(Saved entries)
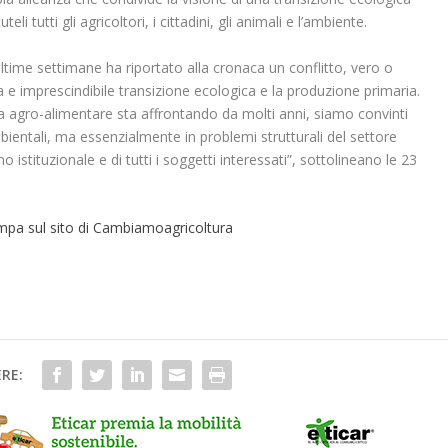
eli tutti gli agricoltori, i cittadini, gli animali e l’ambiente.
 ultime settimane ha riportato alla cronaca un conflitto, vero o
ia e imprescindibile transizione ecologica e la produzione primaria.
ema agro-alimentare sta affrontando da molti anni, siamo convinti
ientali, ma essenzialmente in problemi strutturali del settore
istituzionale e di tutti i soggetti interessati”,
sottolineano le 23
ampa sul sito di Cambiamoagricoltura
RE:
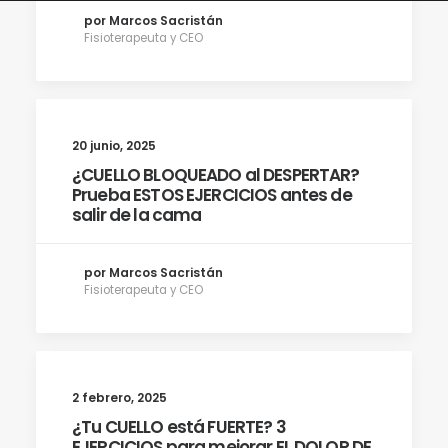
por Marcos Sacristán
Fisioterapeuta y CEO
20 junio, 2025
¿CUELLO BLOQUEADO al DESPERTAR?
Prueba ESTOS EJERCICIOS antes de
salir de la cama
por Marcos Sacristán
Fisioterapeuta y CEO
2 febrero, 2025
¿Tu CUELLO está FUERTE? 3
EJERCICIOS para mejorar EL DOLOR DE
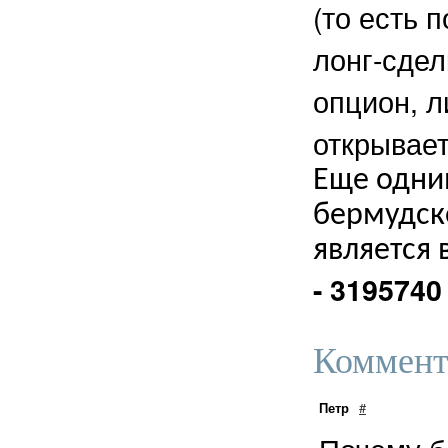
(то есть 
лонг-сдел
опцион, л
открывает
Еще одни
бермудско
является 
- 3195740
Коммент
Петр
#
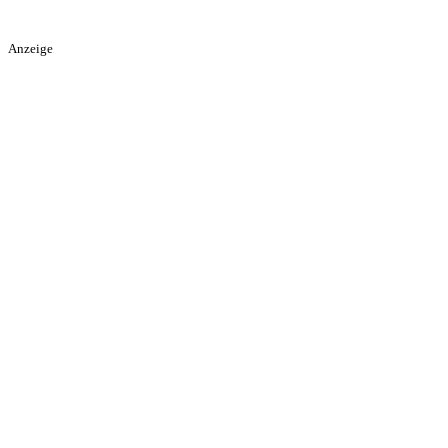
Anzeige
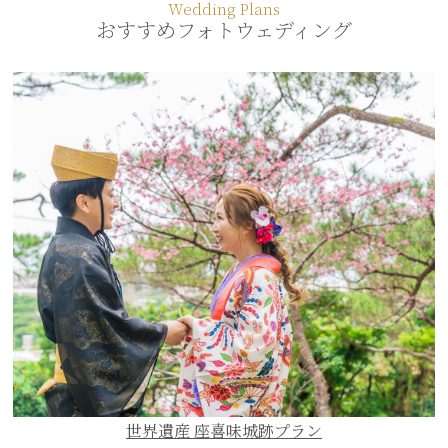
Wedding Plans
おすすめフォトウェディング
世界遺産 座喜味城跡プラン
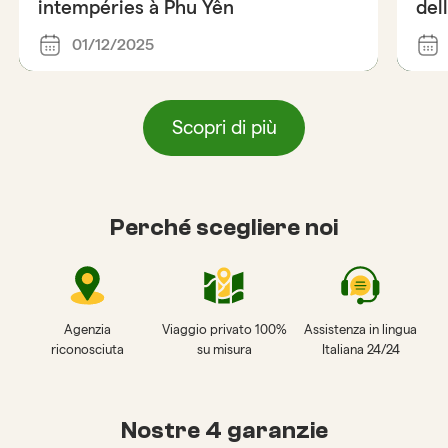
intempéries à Phu Yên
del
01/12/2025
Scopri di più
Perché scegliere noi
Agenzia
Viaggio privato 100%
Assistenza in lingua
riconosciuta
su misura
Italiana 24/24
Nostre 4 garanzie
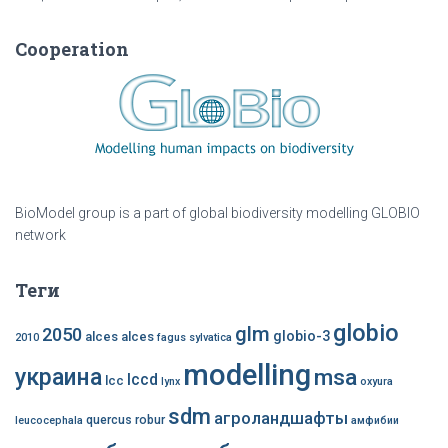
Cooperation
BioModel group is a part of global biodiversity modelling GLOBIO
network
Теги
globio
glm
2050
globio-3
alces alces
2010
fagus sylvatica
modelling
украина
msa
lccd
lcc
lynx
oxyura
sdm
агроландшафты
quercus robur
leucocephala
амфибии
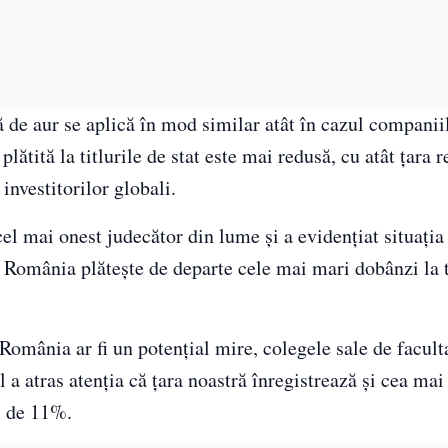
 de aur se aplică în mod similar atât în cazul companiil
plătită la titlurile de stat este mai redusă, cu atât țara 
investitorilor globali.
el mai onest judecător din lume și a evidențiat situația 
a, România plătește de departe cele mai mari dobânzi la t
mânia ar fi un potențial mire, colegele sale de faculta
 a atras atenția că țara noastră înregistrează și cea ma
l de 11%.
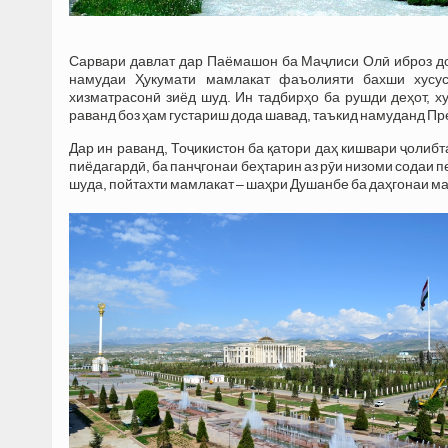
Сарвари давлат дар Паёмашон ба Маҷлиси Олӣ иброз до
намудаи Ҳукумати мамлакат фаъолияти бахши хусу
хизматрасонӣ зиёд шуд. Ин тадбирҳо ба рушди деҳот, ху
раванд боз ҳам густариш дода шавад, таъкид намуданд Пр
Дар ин раванд, Тоҷикистон ба қатори даҳ кишвари ҷолиб
пиёдагардӣ, ба панҷгонаи беҳтарин аз рӯи низоми содаи 
шуда, пойтахти мамлакат – шаҳри Душанбе ба даҳгонаи ма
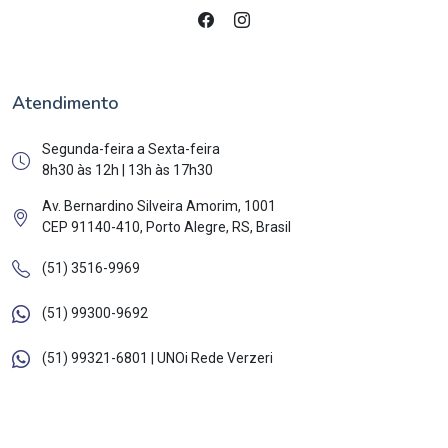
Atendimento
Segunda-feira a Sexta-feira
8h30 às 12h | 13h às 17h30
Av. Bernardino Silveira Amorim, 1001
CEP 91140-410, Porto Alegre, RS, Brasil
(51) 3516-9969
(51) 99300-9692
(51) 99321-6801 | UNOi Rede Verzeri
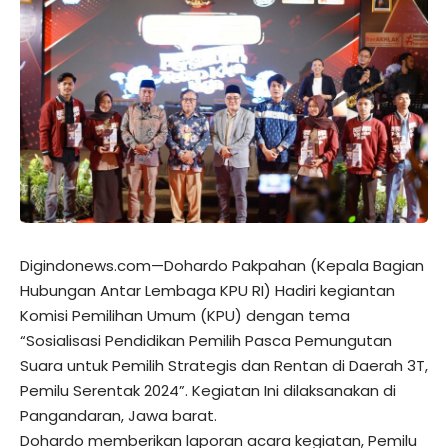
Digindonews.com—Dohardo Pakpahan (Kepala Bagian
Hubungan Antar Lembaga KPU RI) Hadiri kegiantan
Komisi Pemilihan Umum (KPU) dengan tema
“Sosialisasi Pendidikan Pemilih Pasca Pemungutan
Suara untuk Pemilih Strategis dan Rentan di Daerah 3T,
Pemilu Serentak 2024”. Kegiatan Ini dilaksanakan di
Pangandaran, Jawa barat.
Dohardo memberikan laporan acara kegiatan, Pemilu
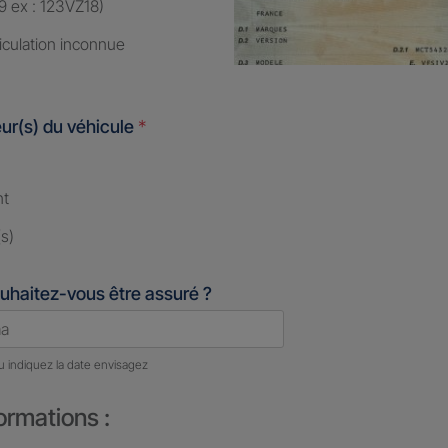
9 ex : 123VZ18)
iculation inconnue
ur(s) du véhicule
*
nt
s)
uhaitez-vous être assuré ?
u indiquez la date envisagez
ormations :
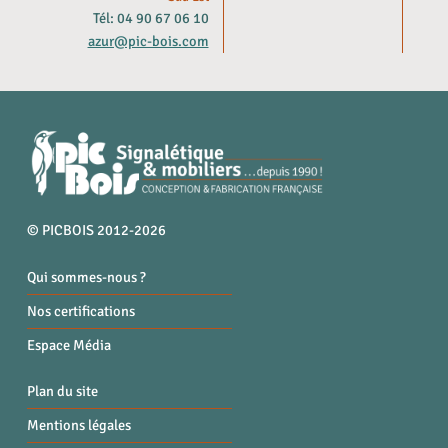
Tél: 04 90 67 06 10
azur@pic-bois.com
© PICBOIS 2012-2026
Qui sommes-nous ?
Nos certifications
Espace Média
Plan du site
Mentions légales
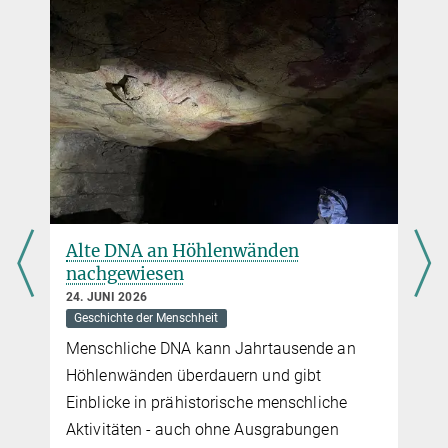
DOI
Alte DNA an Höhlenwänden
nachgewiesen
24. JUNI 2026
Geschichte der Menschheit
Menschliche DNA kann Jahrtausende an
Höhlenwänden überdauern und gibt
Einblicke in prähistorische menschliche
Aktivitäten - auch ohne Ausgrabungen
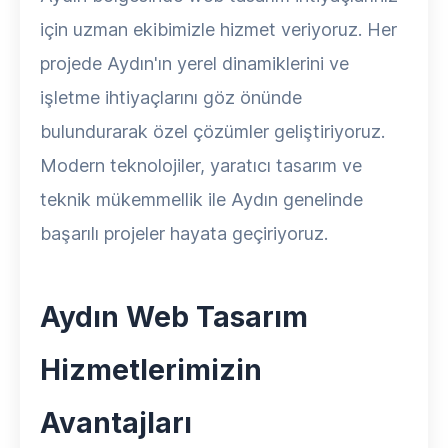
için uzman ekibimizle hizmet veriyoruz. Her
projede Aydın'ın yerel dinamiklerini ve
işletme ihtiyaçlarını göz önünde
bulundurarak özel çözümler geliştiriyoruz.
Modern teknolojiler, yaratıcı tasarım ve
teknik mükemmellik ile Aydın genelinde
başarılı projeler hayata geçiriyoruz.
Aydın Web Tasarım
Hizmetlerimizin
Avantajları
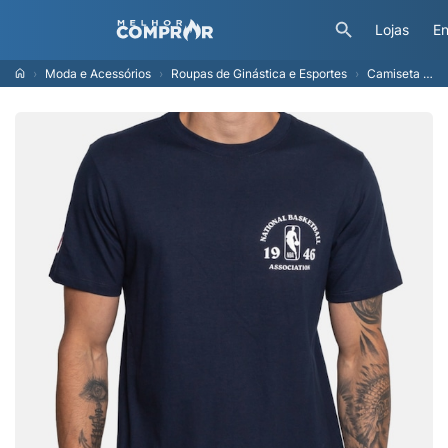
Lojas
En
Moda e Acessórios
Roupas de Ginástica e Esportes
Camiseta NBA Logoman N1333 Masculina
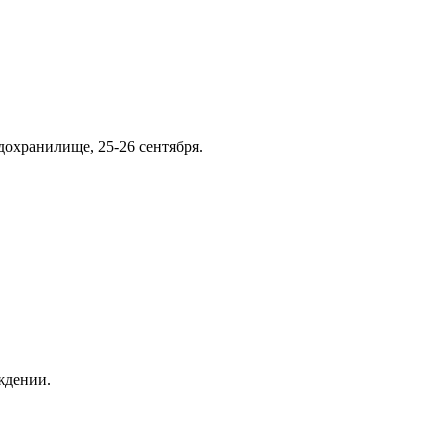
охранилище, 25-26 сентября.
ждении.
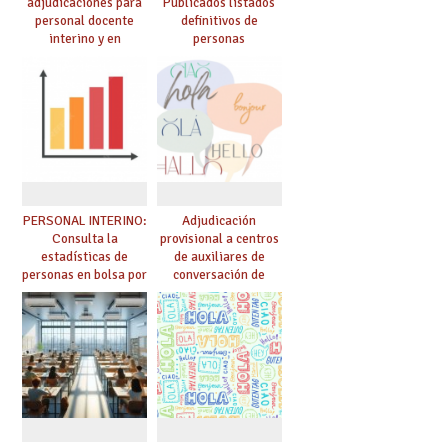
adjudicaciones para
Publicados listados
personal docente
definitivos de
interino y en
personas
prácticas: todo lo que
seleccionadas. ¿Qué
debes saber
hacer ahora si he
obtenido plaza?
PERSONAL INTERINO:
Adjudicación
Consulta la
provisional a centros
estadísticas de
de auxiliares de
personas en bolsa por
conversación de
cuerpo, especialidad
inglés y francés
y tipo de bolsa para
el curso 26/27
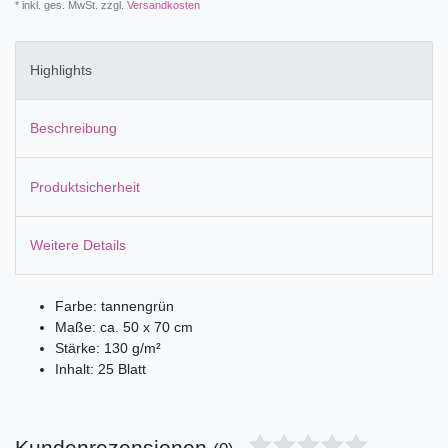
* inkl. ges. MwSt. zzgl.
Versandkosten
Highlights
Beschreibung
Produktsicherheit
Weitere Details
Farbe: tannengrün
Maße: ca. 50 x 70 cm
Stärke: 130 g/m²
Inhalt: 25 Blatt
Kundenrezensionen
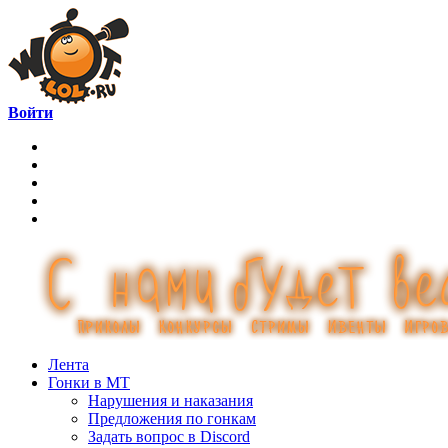
Войти
Лента
Гонки в МТ
Нарушения и наказания
Предложения по гонкам
Задать вопрос в Discord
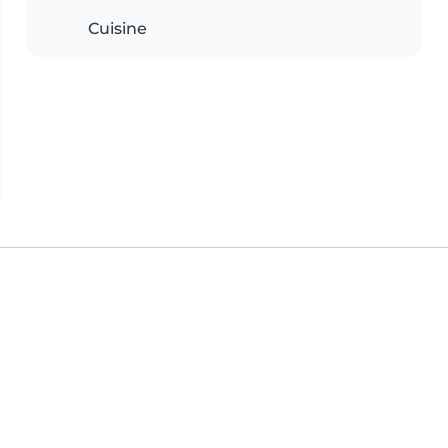
Cuisine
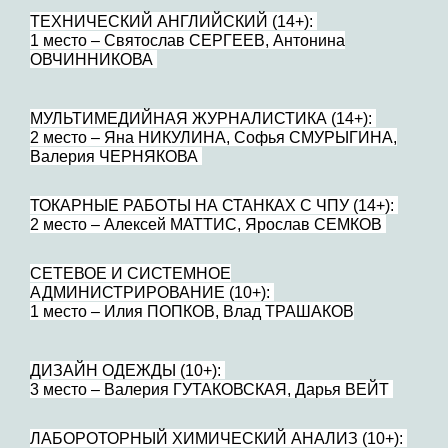
ТЕХНИЧЕСКИЙ АНГЛИЙСКИЙ (14+):
1 место – Святослав СЕРГЕЕВ, Антонина
ОВЧИННИКОВА
МУЛЬТИМЕДИЙНАЯ ЖУРНАЛИСТИКА (14+):
2 место – Яна НИКУЛИНА, Софья СМУРЫГИНА,
Валерия ЧЕРНЯКОВА
ТОКАРНЫЕ РАБОТЫ НА СТАНКАХ С ЧПУ (14+):
2 место – Алексей МАТТИС, Ярослав СЕМКОВ
СЕТЕВОЕ И СИСТЕМНОЕ
АДМИНИСТРИРОВАНИЕ (10+):
1 место – Илия ПОПКОВ, Влад ТРАШАКОВ
ДИЗАЙН ОДЕЖДЫ (10+):
3 место – Валерия ГУТАКОВСКАЯ, Дарья ВЕЙТ
ЛАБОРОТОРНЫЙ ХИМИЧЕСКИЙ АНАЛИЗ (10+):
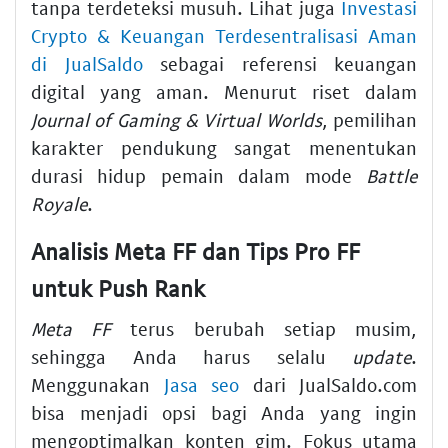
tanpa terdeteksi musuh. Lihat juga
Investasi
Crypto & Keuangan Terdesentralisasi Aman
di JualSaldo
sebagai referensi keuangan
digital yang aman. Menurut riset dalam
Journal of Gaming & Virtual Worlds
, pemilihan
karakter pendukung sangat menentukan
durasi hidup pemain dalam mode
Battle
Royale
.
Analisis Meta FF dan Tips Pro FF
untuk Push Rank
Meta FF
terus berubah setiap musim,
sehingga Anda harus selalu
update
.
Menggunakan
Jasa seo
dari JualSaldo.com
bisa menjadi opsi bagi Anda yang ingin
mengoptimalkan konten gim. Fokus utama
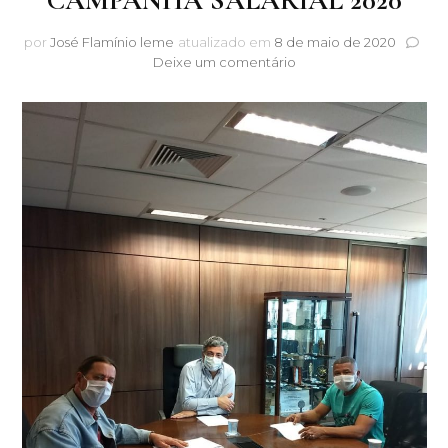
CAMPANHA SALARIAL 2020
por
José Flamínio leme
atualizado em
8 de maio de 2020
em
Deixe um comentário
CAMPANHA
SALARIAL
2020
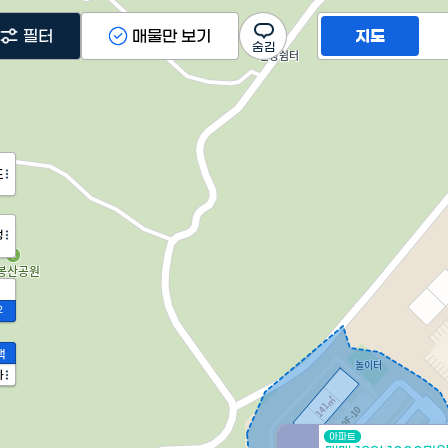
필터
매물만 보기
지도
도
정
2
액
가
아파트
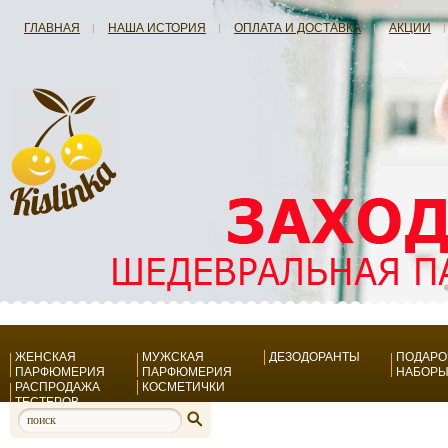
ГЛАВНАЯ
НАША ИСТОРИЯ
ОПЛАТА И ДОСТАВКА
АКЦИИ
ЖЕНСКАЯ
МУЖСКАЯ
ДЕЗОДОРАНТЫ
ПОДАР
ПАРФЮМЕРИЯ
ПАРФЮМЕРИЯ
НАБОР
РАСПРОДАЖА
КОСМЕТИЧКИ
ТЕСТЕРОВ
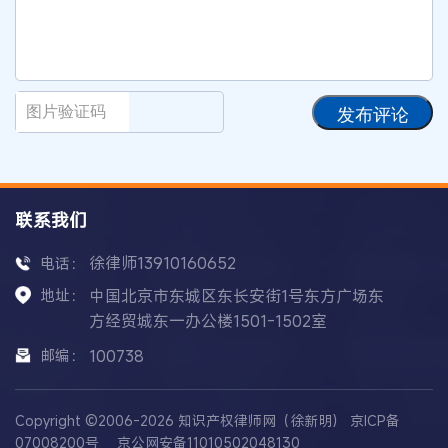
发布评论
联系我们
徐律师13910160652
电话：
地址：
中国北京市东城区东长安街1号东方广场东
方经贸城东一办公楼1501-1502室
邮编：
100738
Copyright ©2006-2026 知识产权律师网（徐新明）
京ICP备
07008200号
京公网安备11010502048130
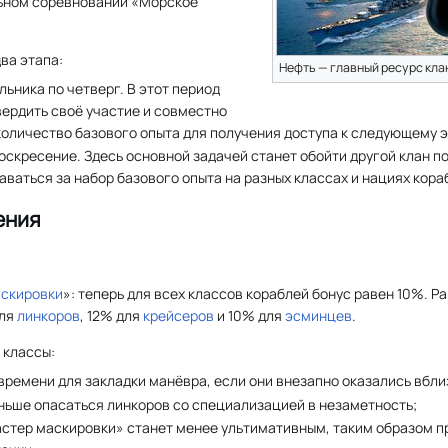
ьном соревновании «Морское
ва этапа:
Нефть — главный ресурс кла
льника по четверг. В этот период
ердить своё участие и совместно
оличество базового опыта для получения доступа к следующему э
воскресение. Здесь основной задачей станет обойти другой клан п
даваться за набор базового опыта на разных классах и нациях кора
ения
скировки
»: теперь для всех классов кораблей бонус равен 10%. Р
для
линкоров
, 12% для
крейсеров
и 10% для
эсминцев
.
 классы:
ремени для закладки манёвра, если они внезапно оказались вблиз
ньше опасаться линкоров со специализацией в незаметность;
астер маскировки» станет менее ультимативным, таким образом 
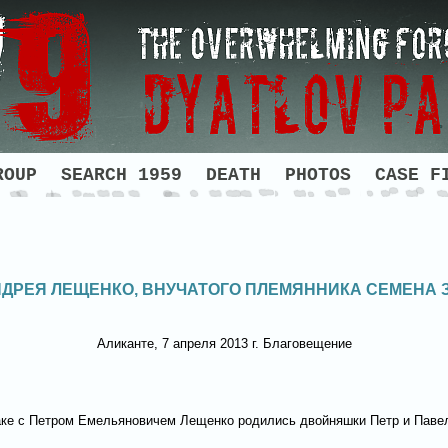
ROUP
SEARCH 1959
DEATH
PHOTOS
CASE F
НДРЕЯ ЛЕЩЕНКО, ВНУЧАТОГО ПЛЕМЯННИКА СЕМЕНА 
Аликанте, 7 апреля 2013 г. Благовещение
е с Петром Емельяновичем Лещенко родились двойняшки Петр и Павел, 19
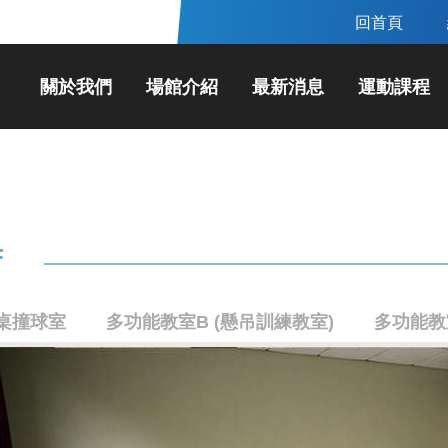
回首頁
關於我們
場館介紹
最新消息
運動課程
F
桌撞球室
多功能教室B (懸吊訓練教室)
多功能教室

WHAT YOU WILL DO
Please copy the lines above exactly, starting at the line that holds "el curso 26/27" and ending at the line that holds "karakter pendukung sangat menentukan"; include both, but no pictures.

TASK SOLUTION
el curso 26/27
* inkl. ges. MwSt. zzgl.
Versandkosten
Highlights
Beschreibung
Produktsicherheit
Weitere Details
Farbe: tannengrün
Maße: ca. 50 x 70 cm
Stärke: 130 g/m²
Inhalt: 25 Blatt
Kundenrezensionen
Войти
Лента
Гонки в МТ
Нарушения и наказания
Предложения по гонкам
Задать вопрос в Discord
Cuisine
ТЕХНИЧЕСКИЙ АНГЛИЙСКИЙ (14+):
1 место – Святослав СЕРГЕЕВ, Антонина
ОВЧИННИКОВА
МУЛЬТИМЕДИЙНАЯ ЖУРНАЛИСТИКА (14+):
2 место – Яна НИКУЛИНА, Софья СМУРЫГИНА,
Валерия ЧЕРНЯКОВА
ТОКАРНЫЕ РАБОТЫ НА СТАНКАХ С ЧПУ (14+):
2 место – Алексей МАТТИС, Ярослав СЕМКОВ
СЕТЕВОЕ И СИСТЕМНОЕ
АДМИНИСТРИРОВАНИЕ (10+):
1 место – Илия ПОПКОВ, Влад ТРАШАКОВ
ДИЗАЙН ОДЕЖДЫ (10+):
3 место – Валерия ГУТАКОВСКАЯ, Дарья ВЕЙТ
ЛАБОРОТОРНЫЙ ХИМИЧЕСКИЙ АНАЛИЗ (10+):
tanpa terdeteksi musuh. Lihat juga
Investasi
Crypto & Keuangan Terdesentralisasi Aman
di JualSaldo
sebagai referensi keuangan
digital yang aman. Menurut riset dalam
Journal of Gaming & Virtual Worlds
, pemilihan
karakter pendukung sangat menentukan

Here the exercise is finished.